Vaughan's Ashes aim
England captain Michael Vaughan heads to New Zealand next week confident of playing a lead role in next year’s Ashes series - and hopes it will not be his last against Australia.
His long-term targets are to front another competitive England challenge in 2009 and play one final series Down Under after relinquishing the captaincy.
Vaughan, speaking at the launch of npower’s latest proposed Urban Cricket facility in Abbeyfield Park, Sheffield, is intent on developing a winning momentum with just 15 months to go before the start of the next Ashes summer.
England embarked on a successful spree of five straight series victories at the same point prior to the 2-1 win in 2005.

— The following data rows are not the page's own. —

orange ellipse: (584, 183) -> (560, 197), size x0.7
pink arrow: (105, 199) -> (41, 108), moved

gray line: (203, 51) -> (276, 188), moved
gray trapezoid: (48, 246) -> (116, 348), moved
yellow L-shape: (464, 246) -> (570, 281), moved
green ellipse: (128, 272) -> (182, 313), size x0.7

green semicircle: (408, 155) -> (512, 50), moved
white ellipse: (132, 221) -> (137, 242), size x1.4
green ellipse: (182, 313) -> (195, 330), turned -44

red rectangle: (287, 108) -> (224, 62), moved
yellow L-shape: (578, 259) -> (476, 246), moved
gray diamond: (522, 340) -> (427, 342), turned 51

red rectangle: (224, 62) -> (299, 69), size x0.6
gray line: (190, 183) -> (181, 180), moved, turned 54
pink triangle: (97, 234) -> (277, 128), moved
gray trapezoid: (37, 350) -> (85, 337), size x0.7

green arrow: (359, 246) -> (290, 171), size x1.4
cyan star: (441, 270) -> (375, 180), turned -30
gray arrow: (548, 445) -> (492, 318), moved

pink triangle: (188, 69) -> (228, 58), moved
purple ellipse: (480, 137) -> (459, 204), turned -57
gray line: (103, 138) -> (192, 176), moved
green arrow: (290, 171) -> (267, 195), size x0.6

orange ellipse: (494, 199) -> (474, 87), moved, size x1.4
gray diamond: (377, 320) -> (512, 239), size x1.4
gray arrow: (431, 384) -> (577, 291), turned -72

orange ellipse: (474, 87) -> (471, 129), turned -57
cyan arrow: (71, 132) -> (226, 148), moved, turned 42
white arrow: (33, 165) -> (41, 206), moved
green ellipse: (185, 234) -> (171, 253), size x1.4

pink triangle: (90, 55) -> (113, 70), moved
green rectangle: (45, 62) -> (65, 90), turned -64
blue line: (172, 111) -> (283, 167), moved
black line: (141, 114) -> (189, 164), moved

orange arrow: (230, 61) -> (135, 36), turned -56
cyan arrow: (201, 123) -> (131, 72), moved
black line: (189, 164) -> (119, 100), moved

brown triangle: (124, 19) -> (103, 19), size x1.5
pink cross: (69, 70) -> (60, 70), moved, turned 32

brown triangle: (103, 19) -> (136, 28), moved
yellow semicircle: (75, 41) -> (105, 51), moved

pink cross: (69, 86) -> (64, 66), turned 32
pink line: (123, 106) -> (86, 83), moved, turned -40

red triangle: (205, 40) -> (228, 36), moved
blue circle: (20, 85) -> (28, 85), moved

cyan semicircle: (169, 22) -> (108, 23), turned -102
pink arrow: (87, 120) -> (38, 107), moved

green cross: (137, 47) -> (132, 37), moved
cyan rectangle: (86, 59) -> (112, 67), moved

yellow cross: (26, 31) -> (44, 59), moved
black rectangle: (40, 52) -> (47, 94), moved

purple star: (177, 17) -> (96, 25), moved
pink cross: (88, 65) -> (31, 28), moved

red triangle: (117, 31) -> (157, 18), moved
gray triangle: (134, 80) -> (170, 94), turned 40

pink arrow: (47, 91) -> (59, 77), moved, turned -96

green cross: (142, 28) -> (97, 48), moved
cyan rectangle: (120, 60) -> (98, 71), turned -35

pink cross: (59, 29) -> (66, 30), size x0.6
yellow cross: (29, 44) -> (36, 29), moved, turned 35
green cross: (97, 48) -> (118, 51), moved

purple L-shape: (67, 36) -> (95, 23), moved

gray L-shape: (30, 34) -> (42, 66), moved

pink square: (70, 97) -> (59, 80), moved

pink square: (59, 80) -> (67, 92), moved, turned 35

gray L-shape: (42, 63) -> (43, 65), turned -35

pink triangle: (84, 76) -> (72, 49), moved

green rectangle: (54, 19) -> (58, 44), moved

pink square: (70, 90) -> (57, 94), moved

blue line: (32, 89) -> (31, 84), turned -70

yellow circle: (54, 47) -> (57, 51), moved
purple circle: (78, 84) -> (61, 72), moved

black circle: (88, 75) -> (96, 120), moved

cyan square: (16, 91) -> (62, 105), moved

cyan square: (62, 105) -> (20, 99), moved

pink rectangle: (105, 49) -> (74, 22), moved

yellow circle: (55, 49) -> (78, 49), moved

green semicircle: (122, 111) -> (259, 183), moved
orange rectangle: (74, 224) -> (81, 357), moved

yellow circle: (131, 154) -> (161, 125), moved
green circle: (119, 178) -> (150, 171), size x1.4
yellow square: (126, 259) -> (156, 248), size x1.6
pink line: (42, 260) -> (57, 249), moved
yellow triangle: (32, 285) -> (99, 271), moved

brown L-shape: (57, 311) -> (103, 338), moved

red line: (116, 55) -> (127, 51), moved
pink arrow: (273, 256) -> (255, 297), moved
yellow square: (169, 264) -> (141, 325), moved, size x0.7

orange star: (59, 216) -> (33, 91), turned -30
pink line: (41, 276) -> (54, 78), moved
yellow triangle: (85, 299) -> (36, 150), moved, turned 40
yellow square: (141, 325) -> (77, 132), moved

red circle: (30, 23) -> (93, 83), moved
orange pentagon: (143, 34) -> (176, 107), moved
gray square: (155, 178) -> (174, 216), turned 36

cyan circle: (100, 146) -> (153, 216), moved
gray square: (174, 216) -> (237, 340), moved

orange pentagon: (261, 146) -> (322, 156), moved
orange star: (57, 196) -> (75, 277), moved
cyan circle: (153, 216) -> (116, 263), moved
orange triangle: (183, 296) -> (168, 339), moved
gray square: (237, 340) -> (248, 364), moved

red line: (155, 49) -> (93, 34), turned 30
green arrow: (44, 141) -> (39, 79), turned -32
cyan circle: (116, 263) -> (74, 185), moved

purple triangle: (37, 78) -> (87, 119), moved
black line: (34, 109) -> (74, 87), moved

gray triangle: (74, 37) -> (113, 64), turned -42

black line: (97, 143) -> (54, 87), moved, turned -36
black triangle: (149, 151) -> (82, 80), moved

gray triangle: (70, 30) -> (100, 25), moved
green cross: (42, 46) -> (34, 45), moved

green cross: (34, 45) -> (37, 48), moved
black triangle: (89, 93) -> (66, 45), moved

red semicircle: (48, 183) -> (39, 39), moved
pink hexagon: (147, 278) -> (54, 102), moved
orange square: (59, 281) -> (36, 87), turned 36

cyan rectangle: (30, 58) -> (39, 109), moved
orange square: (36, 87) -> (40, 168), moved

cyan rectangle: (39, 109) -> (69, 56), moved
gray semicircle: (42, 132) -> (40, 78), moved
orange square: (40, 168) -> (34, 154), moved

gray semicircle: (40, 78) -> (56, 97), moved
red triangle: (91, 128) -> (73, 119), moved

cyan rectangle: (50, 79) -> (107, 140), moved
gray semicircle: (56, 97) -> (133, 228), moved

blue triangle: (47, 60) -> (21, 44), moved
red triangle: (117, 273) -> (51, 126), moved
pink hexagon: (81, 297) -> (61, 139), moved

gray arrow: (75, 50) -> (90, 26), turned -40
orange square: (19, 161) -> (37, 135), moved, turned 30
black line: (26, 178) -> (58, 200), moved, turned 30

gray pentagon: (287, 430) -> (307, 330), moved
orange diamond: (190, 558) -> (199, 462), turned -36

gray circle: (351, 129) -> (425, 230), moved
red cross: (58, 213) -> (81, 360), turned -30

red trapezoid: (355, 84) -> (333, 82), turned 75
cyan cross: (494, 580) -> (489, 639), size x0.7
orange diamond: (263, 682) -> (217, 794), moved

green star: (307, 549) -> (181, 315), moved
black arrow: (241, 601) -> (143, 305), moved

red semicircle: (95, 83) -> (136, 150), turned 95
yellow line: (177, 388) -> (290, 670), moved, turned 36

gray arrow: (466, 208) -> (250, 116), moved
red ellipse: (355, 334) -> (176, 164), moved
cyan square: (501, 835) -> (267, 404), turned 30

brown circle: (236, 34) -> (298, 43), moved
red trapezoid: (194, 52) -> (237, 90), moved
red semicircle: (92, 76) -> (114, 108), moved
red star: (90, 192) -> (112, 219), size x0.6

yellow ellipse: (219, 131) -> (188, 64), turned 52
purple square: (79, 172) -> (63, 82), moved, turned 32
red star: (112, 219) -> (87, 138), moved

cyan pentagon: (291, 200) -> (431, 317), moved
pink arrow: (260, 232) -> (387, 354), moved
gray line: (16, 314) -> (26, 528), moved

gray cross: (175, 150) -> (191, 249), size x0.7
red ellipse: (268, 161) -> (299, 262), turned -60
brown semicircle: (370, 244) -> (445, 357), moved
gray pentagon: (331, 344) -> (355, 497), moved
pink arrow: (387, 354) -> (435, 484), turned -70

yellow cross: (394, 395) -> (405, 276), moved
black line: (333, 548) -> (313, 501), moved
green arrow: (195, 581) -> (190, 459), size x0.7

On a personal level, the 33-year-old feels fit, refreshed after walking away from the one-day side, and in a position to replicate something like his stellar form of 2002-03, when he struck eight hundreds in 15 Tests, including three against Australia.
“I know I am good enough to be there,” said Vaughan, who returned to Test action last summer after 18 months out with a career-threatening knee injury.
“That’s never ever been in question. In the nine games since I have come back and played, I have probably found a rhythm to bat in that I have not had for a few years, which is a really great sign.”
In six Tests last summer, Vaughan averaged 54.6 and his 124 against India at Nottingham was reminiscent of his very best.
“I could have even averaged 75-80 with the way I played. I had two or three opportunities to go on and get 150s, 200s, massive scores and I didn’t take them,” Vaughan reflected.
“If I can continue to play in that rhythm and form, I believe there will be a purple patch around the corner where I get big scores on the trot.
“Whether I am there in 2009 - it is still a long way off - I still have ambition to go on beyond it.
“I don’t just think 2009 will be it for me, I look maybe at the Australians in Australia the time after that. I would like to still be playing in that.”
But the reign of England’s most successful Test captain - who has nevertheless overseen back-to-back series defeats - will have come to its conclusion before then.
“I don’t think I will do it for that stretch,” said Vaughan. “I really would love to play as a non-captain towards the latter stages of my career.
“I love the captaincy but I also wouldn’t mind having a go eventually at just playing.
“That’s why I have enjoyed this little six-week period out of the game when I can just focus on me, if you like - get my body and form to the standard I want it to be at, arrive in New Zealand fitter, and I probably will do, than I have been for years and years.
“When I get there, I have to look after all the team so, in these little periods I have, I have to make sure I look after myself and arrive in decent form.”
Paul Collingwood, the other half in the England captaincy split, has guaranteed a feel-good factor at the start of the New Zealand tour - via a series win in the Twenty20 contests - which Vaughan believes must be built on.
Few would have envisaged the Test team taking pointers from the one-day set-up a year ago but for Vaughan, who admits to sneaking no more than 10 minutes viewing time, transferring some of the basics will be key in developing a winning culture.
“It is important we do that,” he said. “That is why we need to get some kind of settled unit.
“It is very unlikely we can pick the XI in New Zealand that will start the Ashes but the nucleus - the formula and formulation - of that side should be very similar.
“Last time, we had a year of playing together. We had a great series win in South Africa, then that whole summer only Simon (Jones) missed out on that last Test match.
“You need your luck and we just have to make sure we get back to that kind of consistency of picking and sticking with people.”